Let $f$ be a piecewise continuous function on $[-\pi,\pi]$, with $\int_{- \pi}^{\pi} f(x) dx=0$. Define $$ F(x)=\int_{-\pi}^{x}f(y)dy.$$ Show that the full Fourier series of $F$ converge pointwise to $F$.
Definition. An infinite series $\sum_{n=1}^{\infty} f_n(x)$ converges to $f(x)$ pointwise in $(a,b)$ if it converges to $f(x)$ for each $a< x < b$. For each $a < x< b$ we have $$ \lim_{N\to \infty}\left|f(x)-\sum_{n=1}^N f_n(x)\right| \rightarrow 0 $$ Since we have $\int_{- \pi}^{x} f(x) dx=0$, for all functions $f_n$ on $[-\pi,\pi]$, they converge to $0$. Am I missing something?

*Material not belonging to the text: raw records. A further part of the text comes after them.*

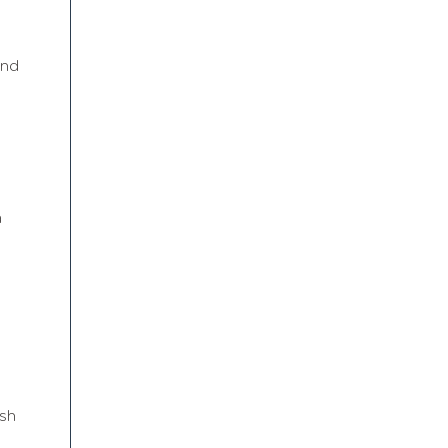
and
a
sh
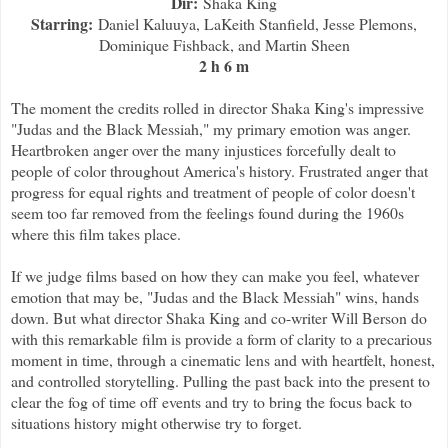
Dir:
Shaka King
Starring:
Daniel Kaluuya, LaKeith Stanfield, Jesse Plemons,
Dominique Fishback, and Martin Sheen
2 h 6 m
The moment the credits rolled in director Shaka King's impressive
"Judas and the Black Messiah," my primary emotion was anger.
Heartbroken anger over the many injustices forcefully dealt to
people of color throughout America's history. Frustrated anger that
progress for equal rights and treatment of people of color doesn't
seem too far removed from the feelings found during the 1960s
where this film takes place.
If we judge films based on how they can make you feel, whatever
emotion that may be, "Judas and the Black Messiah" wins, hands
down. But what director Shaka King and co-writer Will Berson do
with this remarkable film is provide a form of clarity to a precarious
moment in time, through a cinematic lens and with heartfelt, honest,
and controlled storytelling. Pulling the past back into the present to
clear the fog of time off events and try to bring the focus back to
situations history might otherwise try to forget.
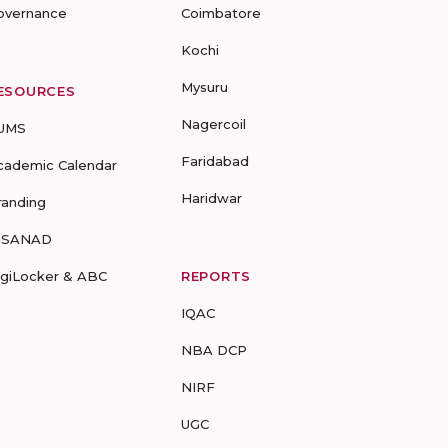
overnance
Coimbatore
Kochi
Mysuru
ESOURCES
Nagercoil
UMS
Faridabad
cademic Calendar
Haridwar
randing
-SANAD
igiLocker & ABC
REPORTS
IQAC
NBA DCP
NIRF
UGC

Since the function $f$ is integrable, it is bounded. It follows that the function $F$ is Lipshitz, so its Fourier series converges pointwise, see, for instance, [Fich, 684]. See more on pointwise convergence of Fourier series in Wikipedia.
References
[Fich] Grigoriy Fichtenholz, Differential and Integral Calculus, v. III, 4-th edition, Moscow: Nauka, 1966, (in Russian).